Even President Obama, who is overseeing a massive increase in deficit spending as part of his efforts to pull the country out of the recession and financial crisis, has voiced his concerns, and proposed a plan to allay them. "Paying for what you spend is basic common sense," the president said earlier this month. "Perhaps that's why, here in Washington, it's been so elusive." He said worrying about the federal government's finances keeps him awake at night.
He wants Congress to pass a new "pay-as-you-go" plan--essentially saying that Congress would be required to pay for any new spending programs either by raising taxes or by cutting the budget in other places. What a novel idea.
As the president said, it's something most Americans must do every day to keep afloat. If we want to splurge on a new car, we must cut spending somewhere to allow us to continue to pay the electric and water bills. We forgo that island vacation to pay the college tuition. Common sense.
Heck, it even worked during the Bill Clinton administration. He left office with a $250 billion budget surplus after years of deficits. That paygo plan died in 2002, a victim of President George W. Bush's massive tax cuts. It could be argued that those were vastly different times and the economy wasn't in the mess that it now is. However, when the House reinstated "paygo" in 2007, it always found ways to make exceptions to its constrictions.

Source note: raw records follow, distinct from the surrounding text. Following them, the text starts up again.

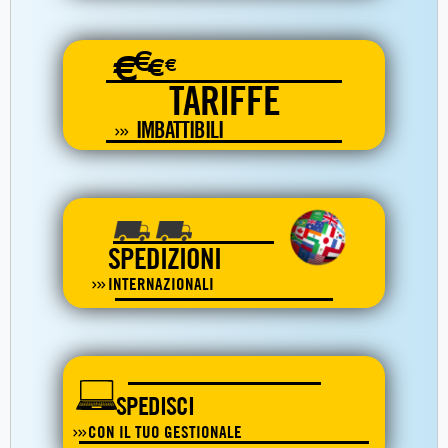
€
€
€
€
TARIFFE
IMBATTIBILI
SPEDIZIONI
INTERNAZIONALI
SPEDISCI
CON IL TUO GESTIONALE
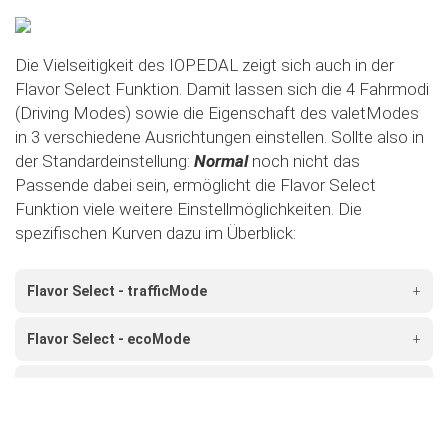
Die Vielseitigkeit des IOPEDAL zeigt sich auch in der
Flavor Select Funktion. Damit lassen sich die 4 Fahrmodi
(Driving Modes) sowie die Eigenschaft des valetModes
in 3 verschiedene Ausrichtungen einstellen. Sollte also in
der Standardeinstellung:
Normal
noch nicht das
Passende dabei sein, ermöglicht die Flavor Select
Funktion viele weitere Einstellmöglichkeiten. Die
spezifischen Kurven dazu im Überblick:
Flavor Select - trafficMode
+
Flavor Select - ecoMode
+
Flavor Select - sportMode
+
Flavor Select - xtremeMode
+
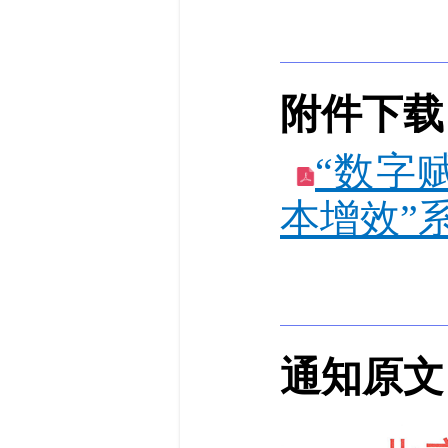
附件下载
“数字
本增效”
通知原文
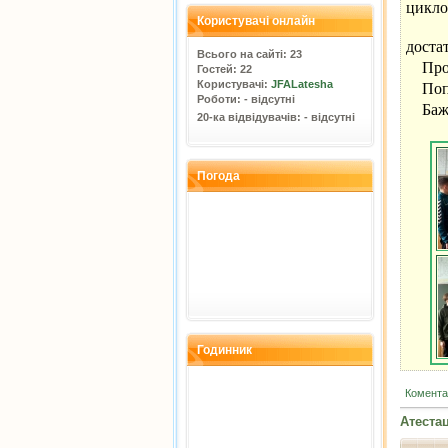
циклов
Користувачі онлайн
Захи
доста
Всього на сайті: 23
Проєк
Гостей: 22
Користувачі:
JFALatesha
Попер
Роботи: - відсутні
Бажає
20-ка відвідувачів: - відсутні
Погода
Годинник
Коментар
Атестац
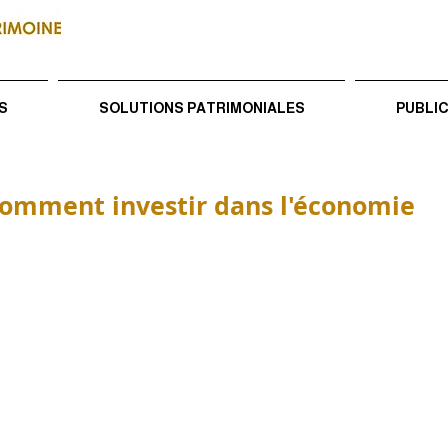
S
SOLUTIONS PATRIMONIALES
PUBLI
comment investir dans l'économie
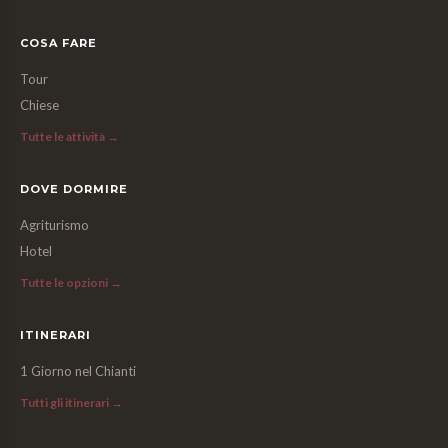
COSA FARE
Tour
Chiese
Tutte le attività →
DOVE DORMIRE
Agriturismo
Hotel
Tutte le opzioni →
ITINERARI
1 Giorno nel Chianti
Tutti gli itinerari →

It does appear ironic that Obama is now calling for a new paygo policy as he sees the budget deficit heading toward $1.8 trillion by the end of the fiscal year in September--about four times last year's record deficit of $458 billion.
Alarms are already being set off over the deficit spending, scaring many--even some economists. We can readily understand Obama's political concerns and his speaking out for Congress to pass paygo.
Yes, huge sums were needed to bail out some banks and companies and to stimulate the economy, but call us skeptical about any paygo plan cutting into the large sums that will be spent on future federal programs. We've seen those idealistic plans ignored or overridden too many times. Besides, it would do little to ease the deficit; instead, it only keeps it from growing--as long as there are no exceptions.
But looking ahead, Congress still must seek solutions to keep Social Security and Medicare solvent as baby boomers begin to retire. In addition, the president wants some form of a national health care plan, which is expected to cost more than $1 trillion over the next decade. We predict Obama's health plan will be an exception not subject to paygo. And we expect the Republicans to make political hay out of that.
More clouds are on the horizon. In the past few weeks, we've seen rapid run-ups in the price of gasoline and in mortgage interest rates, which likely will cause further declines in consumer spending, the engine of the U.S. economy.
Our guess is that, at some point, Congress will have almost no choice but to raise taxes. And that translates into less money for consumers to spend, further slowing any recovery. Don't look for that, however, until after the next elections.
There are programs that should and can be cut, but that means making the kinds of decisions that can end political careers.
This dance is nothing new. Politicians have been discussing--and discussing and discussing--these issues for decades. We don't expect that to change anytime soon.